Search code examples
rdata.tablesample

R Sample By Minimum Cell Size


set.seed(1)
data=data.frame(SCHOOL = rep(1:10, each = 1000), GRADE = sample(7:12, r = T, size = 10000),SCORE = sample(1:100, r = T, size = 10000))

I have 'data' that contains information about student test score. I wish to: count how many GRADE for each SCHOOL, and then take the smallest value of GRADE for all SCHOOLS. Like this:

For each SCHOOL count the number of rows for a specific GRADE. Then for each GRADE find the smallest values across all SCHOOLs. Finally I wish to take a random sample based on the smallest value found in step 2.

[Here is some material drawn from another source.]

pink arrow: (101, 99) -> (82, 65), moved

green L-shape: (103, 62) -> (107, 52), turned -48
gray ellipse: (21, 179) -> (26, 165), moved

So basically in this basic example with two SCHOOLs and GRADE 7 and GRADE 8: enter image description here

SCHOOL 1 has 2 SCOREs for GRADE 7 and SCHOOL 1 has 3 SCOREs for GRADE 8.

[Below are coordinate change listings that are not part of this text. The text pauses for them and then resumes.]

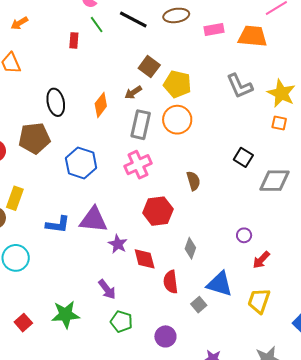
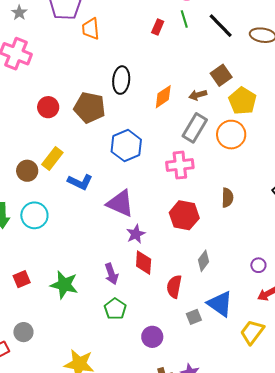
blue L-shape: (58, 225) -> (80, 182), moved
red diamond: (145, 259) -> (144, 263), moved

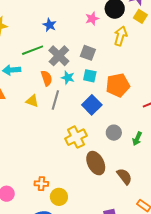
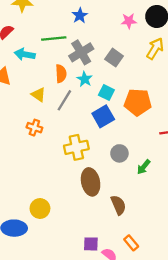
cyan square: (90, 76) -> (106, 93), moved
orange cross: (41, 184) -> (34, 128), moved

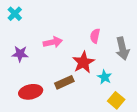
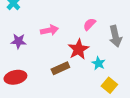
pink semicircle: (95, 36) -> (89, 24), turned 32
red ellipse: (31, 92) -> (15, 77), moved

SCHOOL 2 has 1 SCOREs for GRADE 7 and SCHOOL 2 has 4 SCOREs for GRADE 8.

So the new data contains one SCORE for GRADE 7 from SCHOOL 1 and SCHOOL 2, and three SCORE for GRADE 8 from SCHOOL 1 and SCHOOL 2 and these SCORE that are picked are RANDOMLY SAMPLED.

like this:

enter image description here

My attempt: data[, .SD[sample(x = .N, size = min(sum(GRADE), .N))], by = .(SCHOOL,GRADE]


Solution

  • This follows your description of how to do it step-by-step.

    library(data.table)
    setDT(data)
    data[, N := .N, .(SCHOOL, GRADE)]
    data[, N := min(N), GRADE]
    data[, .(SCORE = sample(SCORE, N)), .(SCHOOL, GRADE, N)][, -'N']
    

    If you have multiple SCORE-like columns and you want keep the same rows from each then you can use .SD like in your attempt:

    data[, .SD[sample(.N, N)], .(SCHOOL, GRADE, N)][, -'N']